In part two of four of our new blog miniseries on shared ownership in business, our Director of Learning & Influence Genevieve Maitland Hudson explores the challenges of domiciliary and care work, and the opportunities a change in delivery model could bring for the industry.
In one of his first speeches after his appointment as Health Secretary, Matt Hancock raised the thorny question of the health and social care workforce. He touched on key areas that have relevance for many: recruitment, the quality of management and the ability to access ongoing training and to progress. Care work is a growth sector, but it is also a sector with low pay, variable standards and little public or political capital. It has been hit hard by austerity since most social care is delivered by local authorities, and these have been facing significant year-on-year cuts, with many soon to be entirely without central government funding.
In this context, there is a significant need to rethink the delivery model for both carers themselves and those accessing care in order to better the sector for all involved. Both carers and those accessing care are vulnerable populations, with carers at the forefront of widespread labour inequality.
The Office of National Statistics assesses caring as the lowest paid sector in the UK economy, and in their 2017 bulletin noted that there are many at the lowest end of the pay scale for care work who are being paid less than living wage.
There also exists a gender pay gap. The majority of care workers are women – and despite the fact that few men work within this sector, the minority are financially better off.
82% of care workers are women, and many are also from BAME backgrounds. In London 68% of the care workforce is BAME. BAME women are the least likely to achieve a living wage, and reasonable job security, in any sector of the UK economy, so that care work is at the intersection of multiple factors that contribute to economic disadvantage. Around a quarter of the overall care workforce are on zero hours contracts. This rises to 47% of domiciliary care workers, a figure comparable to that of young people in the gig economy (53%).
This is, therefore, a crucial area for the social economy in which we must work harder to achieve workforce equality.
As with the hospitality sector, care work is expected to grow significantly in the coming years. Skills for Care estimate that there will be a need to increase the workforce by 31% by 2030, through a further 500,000 jobs. The domiciliary care workforce has already increased by 19% since 2009. These factors taken together point to a sector and a workforce that is in need of sustained effort of revaluation to retain, and improve, service levels, but importantly too to offer the workforce a far more equitable share of national median earnings.
There are some interesting differences between the care workforce in general and the domiciliary workforce in particular. Notably, there are differences in pay, with home care workers earning more than workers in publicly funded roles.
These already slightly higher wages may be crucial in developing shared ownership models that can aspire to profit-making - if not for redistribution, then at least for reinvestment. It remains very difficult, as discussed above, for organisations working in health and social care to earn meaningful profits from even large-scale operations. The costs and overheads remain so high, even at scale, that margins are inevitably tight, and where there was a potential profit that has largely been swallowed by continual cost savings exacted by public sector commissioners.
Much of the Skills for Care estimated increase of 31% by 2030 will be in domiciliary care that is not arranged directly through Local Authorities or institutional healthcare settings, and is therefore unregulated.
Be Caring (formerly CASA Ltd - who we supported in 2016 and 2018 through our then-Access Reach Fund and Big Potential Advanced programmes) SMart and the DWA has already demonstrated in different ways, this is a sector that is well-suited to shared ownership. Workers are dispersed, disadvantaged, and have little access to formal representation and support. The sector itself is growing.

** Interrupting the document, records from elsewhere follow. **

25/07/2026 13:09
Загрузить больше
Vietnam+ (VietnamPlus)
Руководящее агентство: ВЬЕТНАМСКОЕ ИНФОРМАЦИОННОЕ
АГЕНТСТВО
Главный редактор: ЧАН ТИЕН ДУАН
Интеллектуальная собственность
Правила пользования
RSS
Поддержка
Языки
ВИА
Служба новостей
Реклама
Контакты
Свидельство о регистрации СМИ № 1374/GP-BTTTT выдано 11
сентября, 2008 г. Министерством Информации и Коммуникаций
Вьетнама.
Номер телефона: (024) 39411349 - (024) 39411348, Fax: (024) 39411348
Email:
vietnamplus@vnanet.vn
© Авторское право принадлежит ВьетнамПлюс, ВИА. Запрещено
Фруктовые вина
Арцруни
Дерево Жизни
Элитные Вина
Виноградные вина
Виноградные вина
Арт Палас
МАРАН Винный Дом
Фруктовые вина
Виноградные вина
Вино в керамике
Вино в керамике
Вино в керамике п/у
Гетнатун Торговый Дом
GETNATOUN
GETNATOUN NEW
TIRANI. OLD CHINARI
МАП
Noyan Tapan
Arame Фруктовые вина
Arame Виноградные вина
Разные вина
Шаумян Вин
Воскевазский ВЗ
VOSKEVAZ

These features make this social care workforce particularly suited to the self-organising model of cooperatives and hybrid shared ownership that blends advocacy with accessible professional services such as contracting and HR.
Domiciliary care work may offer a particular opportunity for local mutualised groups working within regional or national networks to create shared ownership that would support services, staff development and improve quality and standards.

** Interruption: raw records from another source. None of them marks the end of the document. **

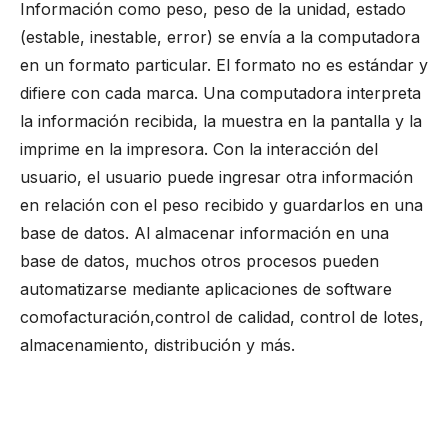
Información como peso, peso de la unidad, estado
(estable, inestable, error) se envía a la computadora
en un formato particular. El formato no es estándar y
difiere con cada marca. Una computadora interpreta
la información recibida, la muestra en la pantalla y la
imprime en la impresora. Con la interacción del
usuario, el usuario puede ingresar otra información
en relación con el peso recibido y guardarlos en una
base de datos. Al almacenar información en una
base de datos, muchos otros procesos pueden
automatizarse mediante aplicaciones de software
como
facturación
,
control de calidad
, control de lotes,
almacenamiento, distribución y más.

This is the approach that has already been pioneered by organisations like Be Caring, but which could be extended and encouraged by a targeted programme of development of the kind initiated by Inspiring Scotland, to create non-competitive supply chains of care services. As with the opportunities that we highlighted in the hospitality sector in last week’s blog, Social Investment Business is keen to support and explore the ways in which social investment can open up opportunities in this sector, and strengthen resilience from within – particularly for those sections of the workforce who need empowering the most.